Cagettes en carton : les Espagnols piétinent les plates-bandes de l’industrie locale au Maroc

L’importation représente aujourd’hui 20% du marché. Une demande pour l’ouverture d’une enquête pour dumping classée sans suite. Les produits sont importés en régime suspensif, donc non soumis à  cette règle.

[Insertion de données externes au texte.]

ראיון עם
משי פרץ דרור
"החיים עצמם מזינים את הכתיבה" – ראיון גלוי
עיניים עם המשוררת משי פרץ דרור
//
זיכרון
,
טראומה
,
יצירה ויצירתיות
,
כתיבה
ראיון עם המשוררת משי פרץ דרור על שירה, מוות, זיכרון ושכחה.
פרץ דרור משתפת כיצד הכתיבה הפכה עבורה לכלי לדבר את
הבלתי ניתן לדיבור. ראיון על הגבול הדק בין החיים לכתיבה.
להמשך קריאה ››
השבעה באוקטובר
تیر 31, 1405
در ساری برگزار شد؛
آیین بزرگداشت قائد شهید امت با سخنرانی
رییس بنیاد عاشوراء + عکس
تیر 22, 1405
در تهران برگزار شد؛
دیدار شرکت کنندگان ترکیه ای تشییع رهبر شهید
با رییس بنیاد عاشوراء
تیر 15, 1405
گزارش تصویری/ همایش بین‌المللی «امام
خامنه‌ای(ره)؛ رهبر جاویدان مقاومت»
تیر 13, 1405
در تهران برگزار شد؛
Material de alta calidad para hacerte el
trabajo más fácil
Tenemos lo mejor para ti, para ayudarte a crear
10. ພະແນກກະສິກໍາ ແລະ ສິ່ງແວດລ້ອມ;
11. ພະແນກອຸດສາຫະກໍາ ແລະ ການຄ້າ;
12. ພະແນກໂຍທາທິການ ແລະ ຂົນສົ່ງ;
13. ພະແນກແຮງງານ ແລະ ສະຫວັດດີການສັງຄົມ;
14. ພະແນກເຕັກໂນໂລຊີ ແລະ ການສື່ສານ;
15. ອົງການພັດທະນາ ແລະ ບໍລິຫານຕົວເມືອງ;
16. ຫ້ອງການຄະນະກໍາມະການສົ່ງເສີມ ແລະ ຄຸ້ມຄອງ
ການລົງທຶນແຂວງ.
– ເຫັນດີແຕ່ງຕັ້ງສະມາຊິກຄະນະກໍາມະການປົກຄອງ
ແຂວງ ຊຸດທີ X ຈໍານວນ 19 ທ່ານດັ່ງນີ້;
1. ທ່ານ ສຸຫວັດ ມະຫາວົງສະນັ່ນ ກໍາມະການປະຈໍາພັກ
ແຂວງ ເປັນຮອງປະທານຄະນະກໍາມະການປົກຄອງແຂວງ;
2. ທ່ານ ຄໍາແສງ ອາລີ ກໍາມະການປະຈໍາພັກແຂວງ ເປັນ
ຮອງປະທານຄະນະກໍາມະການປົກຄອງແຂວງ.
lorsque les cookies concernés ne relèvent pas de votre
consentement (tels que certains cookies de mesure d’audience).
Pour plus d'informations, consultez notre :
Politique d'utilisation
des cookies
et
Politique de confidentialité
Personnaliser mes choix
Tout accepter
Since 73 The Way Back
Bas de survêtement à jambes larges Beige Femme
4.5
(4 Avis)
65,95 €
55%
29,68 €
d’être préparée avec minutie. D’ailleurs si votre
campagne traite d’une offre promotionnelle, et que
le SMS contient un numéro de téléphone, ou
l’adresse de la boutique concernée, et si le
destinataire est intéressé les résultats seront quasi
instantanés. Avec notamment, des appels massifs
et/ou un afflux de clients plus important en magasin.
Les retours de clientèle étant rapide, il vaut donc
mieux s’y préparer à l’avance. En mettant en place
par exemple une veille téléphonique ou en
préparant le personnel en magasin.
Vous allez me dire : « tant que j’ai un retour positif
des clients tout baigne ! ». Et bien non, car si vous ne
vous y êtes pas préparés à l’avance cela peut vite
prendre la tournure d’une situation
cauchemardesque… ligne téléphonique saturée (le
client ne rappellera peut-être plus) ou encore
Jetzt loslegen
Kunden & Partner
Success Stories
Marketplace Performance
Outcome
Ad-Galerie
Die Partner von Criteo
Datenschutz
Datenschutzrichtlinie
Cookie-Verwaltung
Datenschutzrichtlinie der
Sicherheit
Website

Marocains et Espagnols se livrent une concurrence féroce dans le domaine agricole depuis longtemps. Mais une bataille entre producteurs de plateaux agricoles (caissons en carton ondulé) destinés au conditionnement est une première. Et pour cause, les fabricants marocains se plaignent de «l’invasion» du marché par des produits étrangers.
Depuis quelques mois, ces caisses servant d’emballage de primeurs et agrumes destinés exclusivement à l’export (et non pas au marché local qui n’est pas aussi exigeant en la matière) dans la région de Souss ne viennent plus seulement des unités de production locales. Jusqu’à récemment, l’approvisionnement du marché local était assuré par deux sociétés marocaines, la Compagnie marocaine de carton et papier (CMCP) et Gharb papier et carton (GPC), souligne un responsable de la Fédération des industries forestières des arts graphiques et de l’emballage (Fifage).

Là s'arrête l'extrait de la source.